Saturday, January 28, 2012

Barossa Tastings, Day 2

Today, I wanted to taste from some of the small and relatively new wineries.

Kalleske is not really new and not so small anymore, but it is still very much a family operation. I always have high expectations when I taste their wines because of the exceptional fruit quality and their rich, yet not overripe style.This tasting was slightly disappointing in relation to the high end wines. The 2010 Tempranillo was interesting. It was quite savoury and had grip on the back palate - not your standard innocent Tempranillo (91 points). Equally, the 2010 Moppa Shiraz was attractive.

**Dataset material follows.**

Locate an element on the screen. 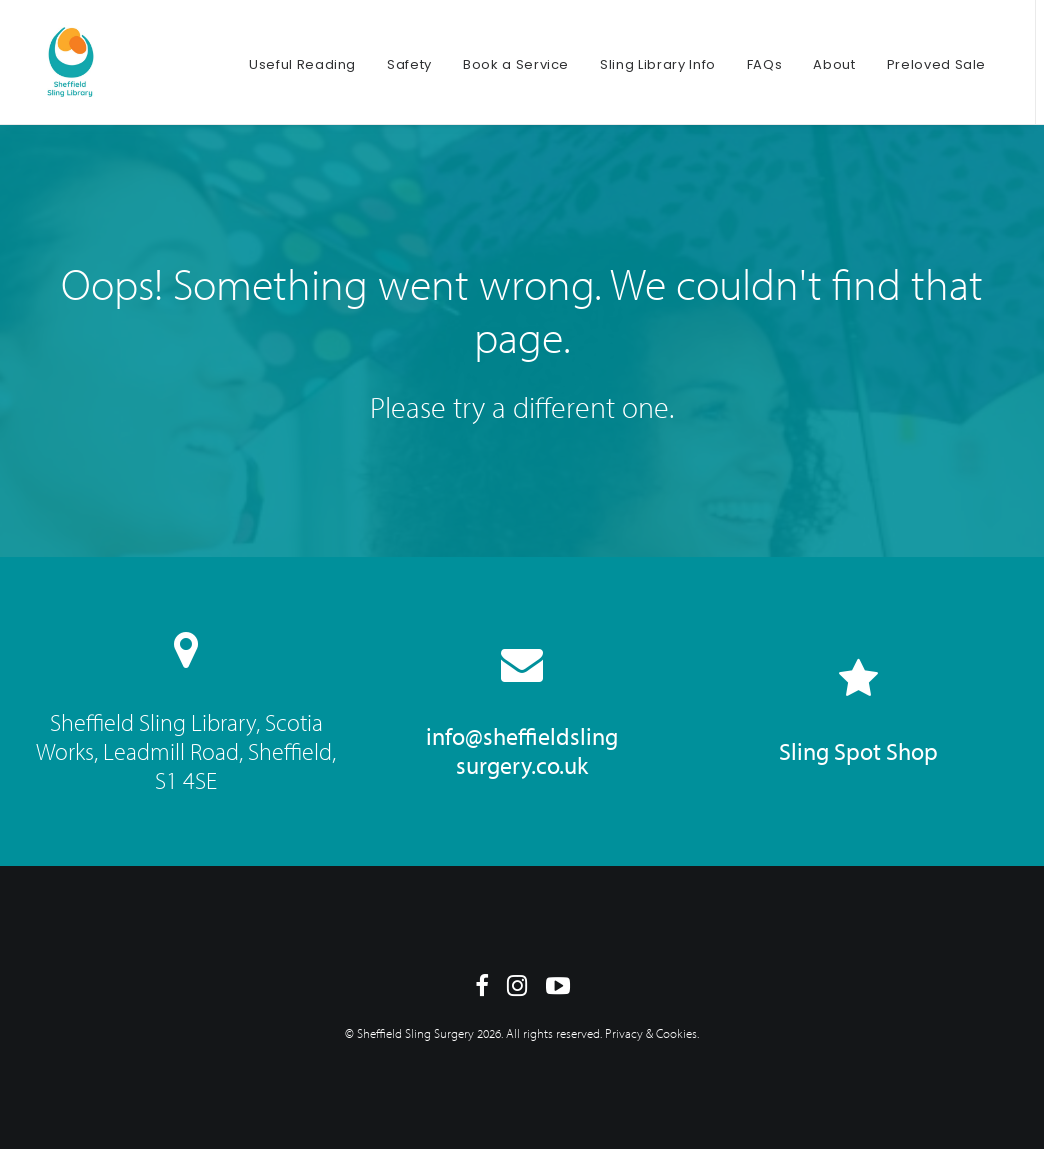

It is the higher volume Estate Shiraz and includes some younger vines. The fruit was not overly concentrated, but the wine well balanced, with some good acidity to finish (92 points). The 2010 Greenock Shiraz showed the usual black colour, but I expected more from this vintage. There was simply nothing special about this wine (92 points).The 2009 Eduard Shiraz, from a special block which used to go into Grange, showed much more fruit concentration and depth, but the meaty, fat flavours were a bit undifferentiated (92 points).

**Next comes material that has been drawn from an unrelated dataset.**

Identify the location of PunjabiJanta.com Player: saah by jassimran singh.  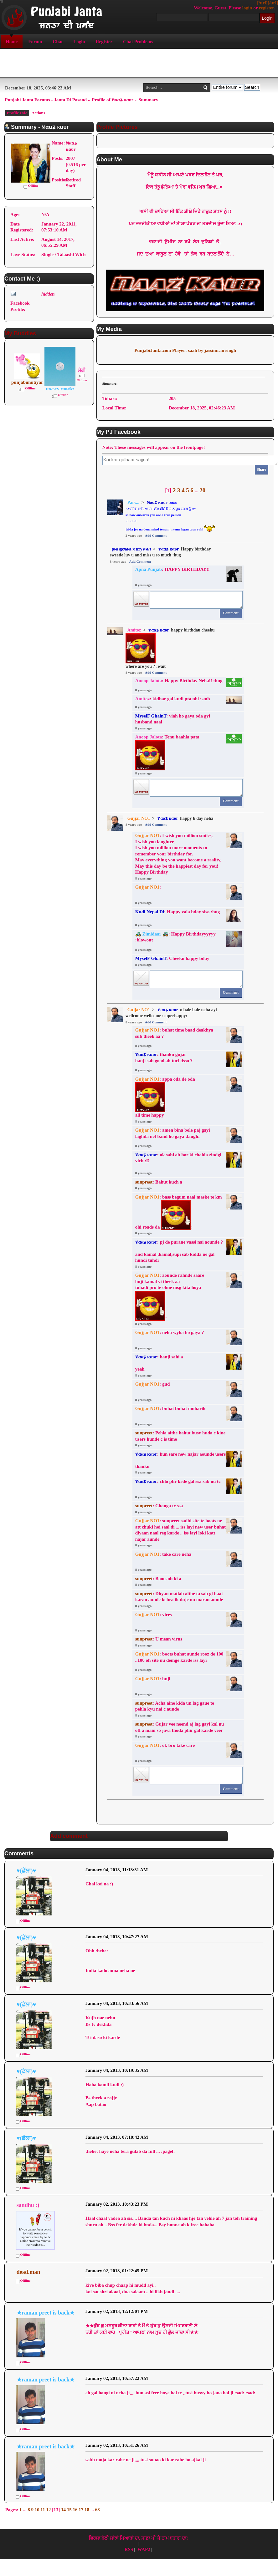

Murray Street Vineyard is relatively nearby, with an attractive cellar door and a quickly expanding range of wines. The higher end Shiraz wines express the terroir of their single vineyard origins. The 2008 Gomersal Shiraz is made from grapes grown on clay and is treated in American oak. It attacks the mouth with big fruit and vanilla flavours, but lacks in the follow through (90 points). The 2008 Greenock Shiraz is grown on sandy soil. It has lifted blackberry flavours, is concentrated, but finishes elegantly with soft and silky tannins (93 points). The 2008 Benno is a 50/50 Shiraz/Mataro. It shows red fruit and some confectionery flavours. It is a softer wine, nice to drink (92 points). The 2008 Sophia is from a special block of the Gomersal vineyard. It is purple in colour, quite concentrated, with an attractive fruit and spice mix (93 points). Overall, this was an impressive line-up.

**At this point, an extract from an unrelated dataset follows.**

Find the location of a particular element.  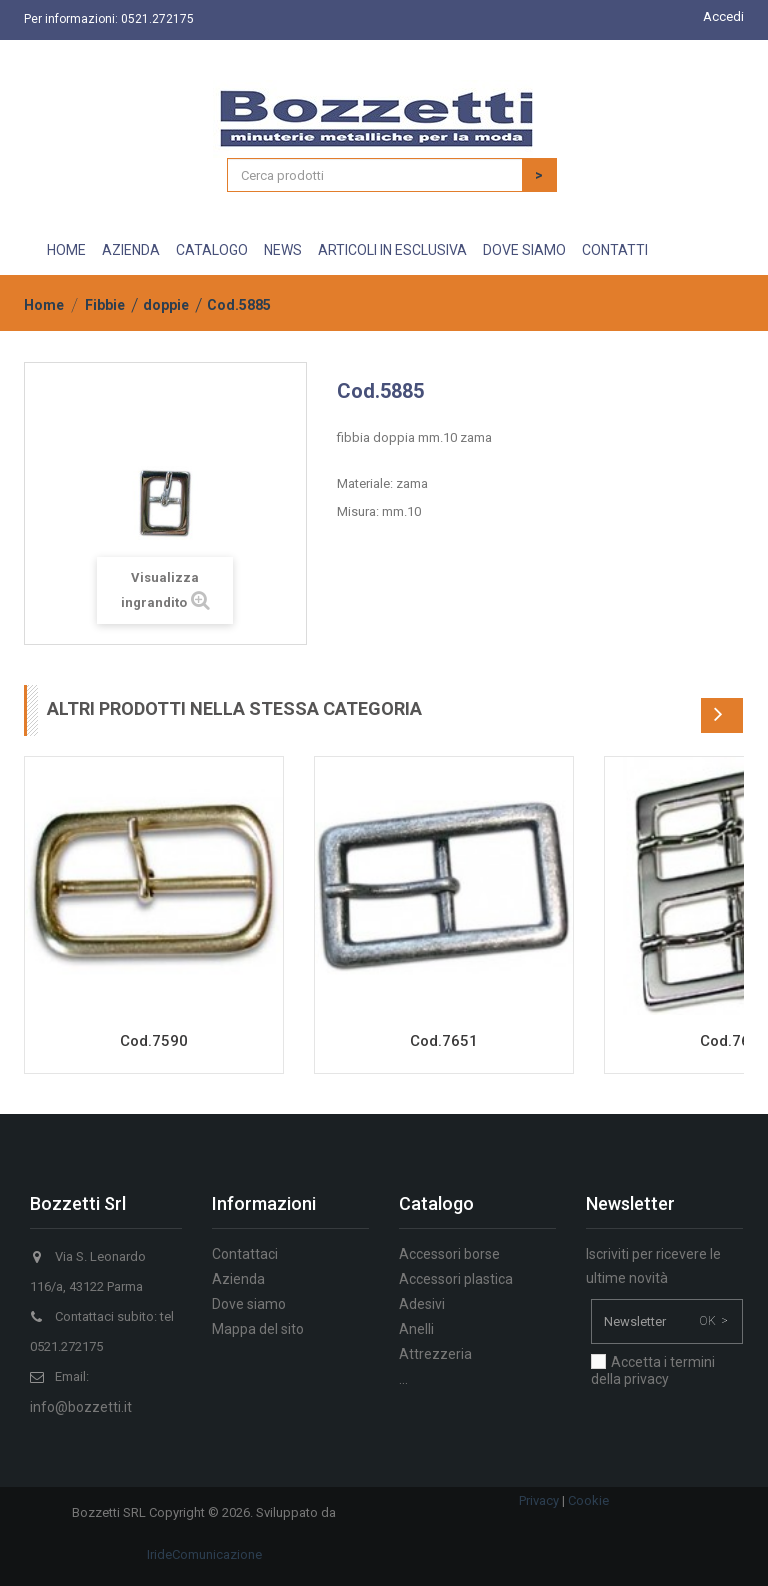

info@bozzetti.it is located at coordinates (81, 1407).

My third stop was at the show room of the Artisans of the Barossa, a lose alignment of a number of newer and serious wineries who have not yet invested in their own cellar door.

I started with three GSM wines. The 2009 Massena Moonlight Run was the weakest . It was a bit sweet and not very harmonious (88 points). The 2009 John Duval Plexus was terrific. Crimson in colour, with spice balancing the complex fruit flavours. It had length and very polished tannins (93 points). I preferred it to the 2008 Spinifex Indigene. This wine was darker and had the expected freshness, but I found the wine less balanced and a little rough (91 points). I later heard that John Duval thought this was his best Plexus so far.

The Shirazes were from the 2009 vintage. The Schwarz Nitschke Block from Bethany showed upfront plummy fruit, but lacked structure (86 points). The John Duval Entity, which includes 18% fruit from Eden Valley, was a great wine. It showed typical plum and blackberry flavour, some spice and mocca. The wine had grip, rather than fat, and a lengthy finish (94 points).

Then there were three wines from Hobbs. His vineyard is right next to Chris Ringland, and he tries to produce a similar big style wine and market off his reputation, I think. As a result, the 2009 Shiraz/Viognier is very big and a bit hot and alcoholic (90 points). The 2009 Shiraz was much better. A big wine, but elegant , and a wine which could be drunk now or in 20 years, although the finish was a little undefined (94 points). The 2009 Gregor is a Shiraz made in the Amarone style, quite dry with strong tannins (92 points). I rated these wines in an absolute sense, but at $100+ per bottle, they are too expensive.

Overall, I was most impressed with the John Duval wines. They demonstrate a clear departure from his Grange days, with an emphasis on length and structure, not so much on fruit weight. These are wines which will cellar well and are good food wines as well as drinks in their own right.